I have been invited to join a yacht club located near my apartment complex. The fact that I am single, unemployed, and don’t own a row boat–much less a yacht–apparently makes no difference. They want me. Bad.
In a way, I want them, too. What is not to love about a dowager pink princess who hosts fashion shows and weekly big band dances along with “prime rib dinner” nights and ladies bridge luncheons? According to the literature I received in my mailbox, the club is on a new-membership tear. Every current member is urged to refer a new member–now. No time to waste.
My invitation came as a result of Rouletta. I was walking her along the neighborhood streets that back up to my complex and the yacht club, when a tanned and fit elderly woman stopped me and gushed in one breath: “I’ve seen you walking with this cute dog before…you must live nearby…would you consider joining our yacht club…it’s just up the street…we need some nice new young members…you would love it…you know?”
She was so earnest and so sincere, albeit a tad bold, that I gave this perfect stranger my phone number and address, even as I explained in my own one breath that I was an unemployed, single restaurant gal with college-aged children who lived elsewhere…that I didn’t know much about boating…that I am taking time off from real work to work on a book project that may or may not ever get published, but it is now or never to go for it…you know? And sure enough, my invitation to enjoy a lunch or dinner and a tour of the club facilities arrived in the mail a week later.

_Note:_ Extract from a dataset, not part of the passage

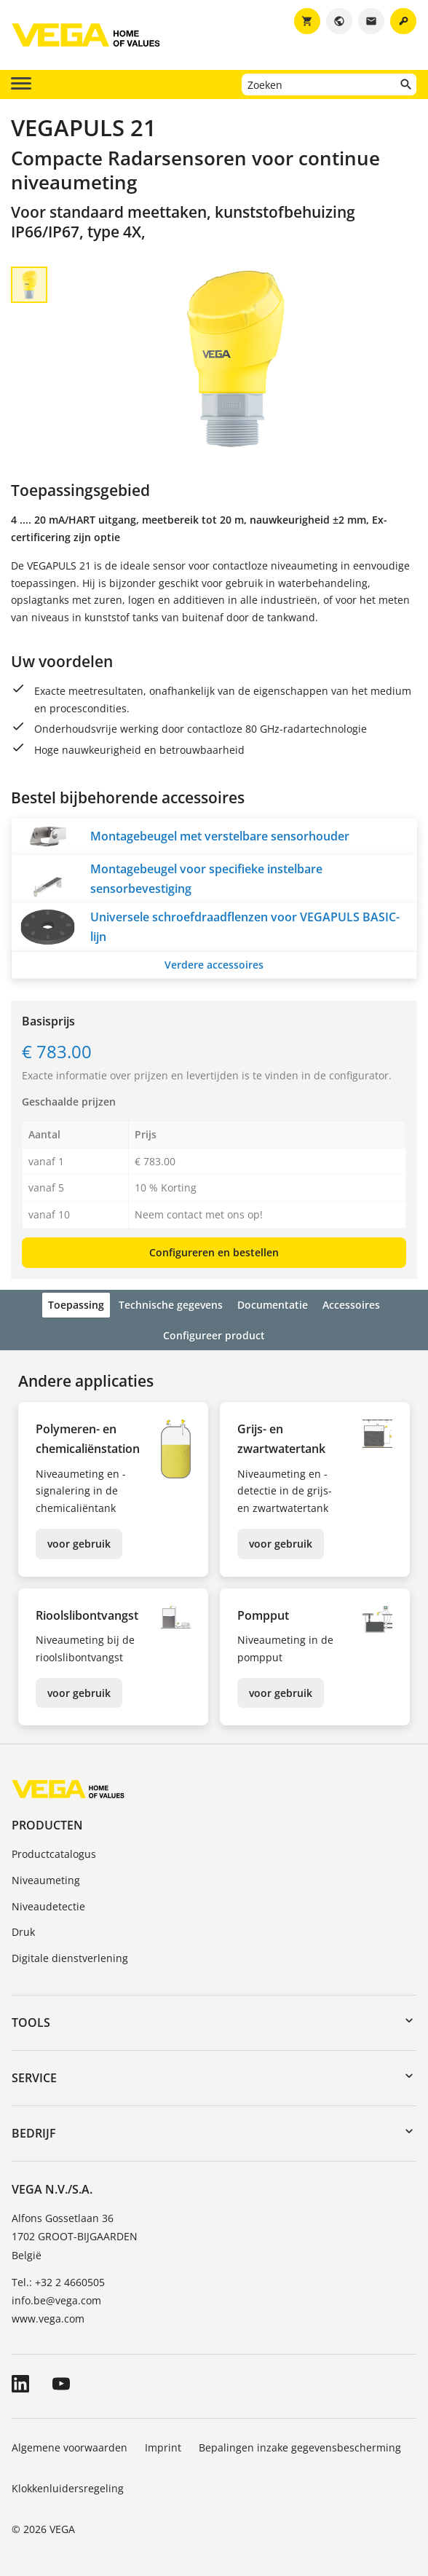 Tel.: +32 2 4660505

I have a feeling this club had its heyday in the 1960s. Likely it was a time when families with plenty of children reigned, children who roamed the docks and swam in the pool as their parents toasted one another at weekly cocktail parties–coat and tie required. I am confident it was a time of cruise parties to nearby keys and themed costume dances and holiday events that no club member would think of missing. But over the decades the children grew up as their parents grew old. I suspect the current median age of this yacht club’s members is 75, and that I, in my middle age, represent the potential to help this club recapture its youth, maybe even its glory.

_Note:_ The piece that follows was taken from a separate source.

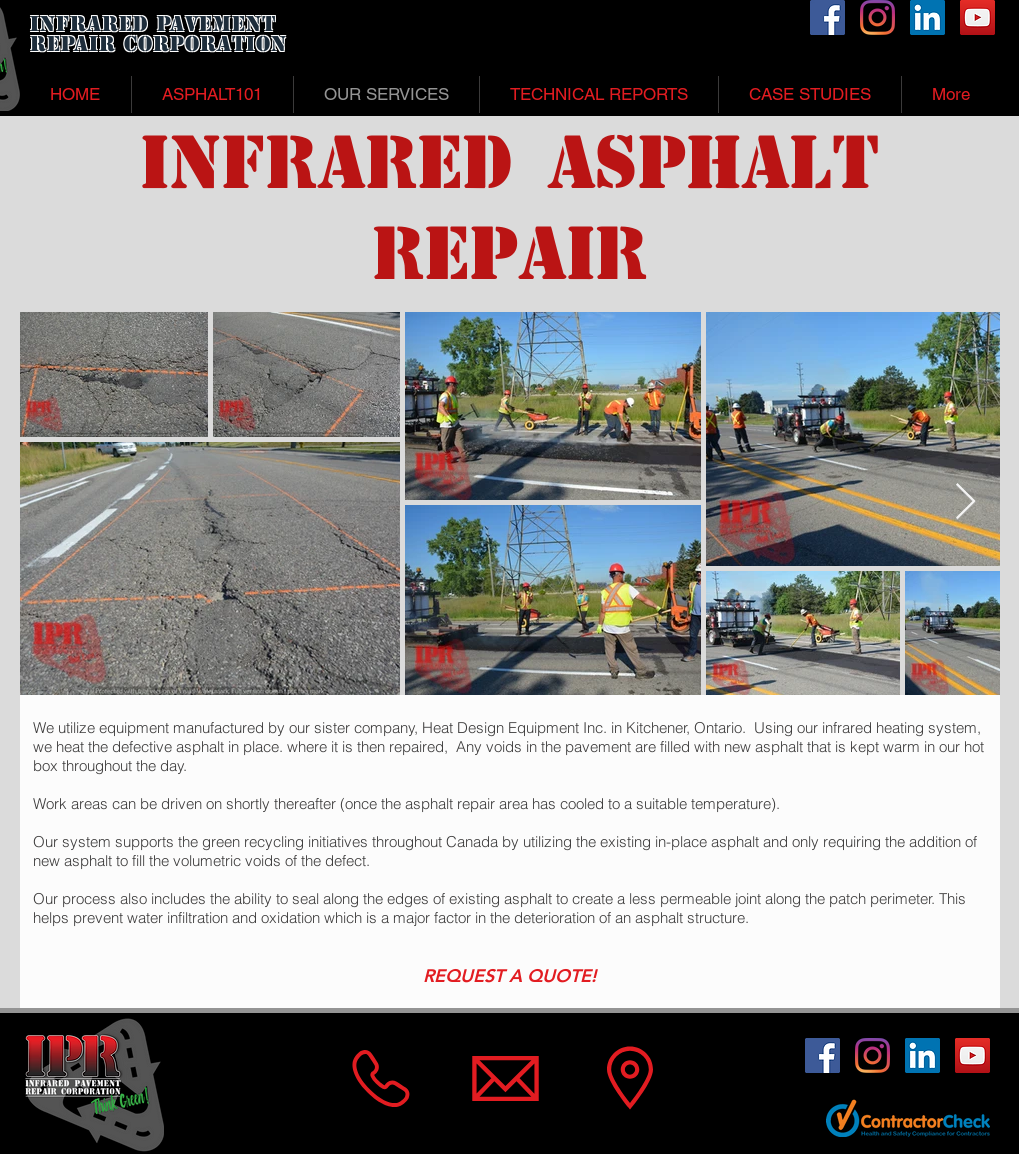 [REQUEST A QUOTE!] (510, 976)
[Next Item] (965, 502)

After a week of unending social drama permeating my beach bar and my personal life–drama that RG Daughter cannot believe unfolds between people of an age who should have gotten over themselves decades ago in high school–joining a fading yacht club feels like the epitome of sublime. Jazz brunches, poker evenings, holiday balls, dance lessons, buffet nights, round robin tennis–I don’t care how old everyone is or if I am the only single gal in the gang, it all sounds perfectly old-school and wonderfully sane.
I would love to accept the dinner and tour invitation. I would love to join the ladies auxiliary and help organize a rummage sale. I would love to shake hands with those who hail from an era of manners and decorum that holds fast to its dress code.
I would love to, even as I know I cannot. It wouldn’t be fair to take advantage of their hospitality, when I know it can go no further than a single dinner. The initiation fee, the monthly dues, the quarterly minimums–not in my realm. Not now. Likely never.
But how sweet to be asked, the subtle undercurrent of desperation behind the invitation notwithstanding. How sweet to imagine, for just a moment, that I could allow myself to feel so welcome.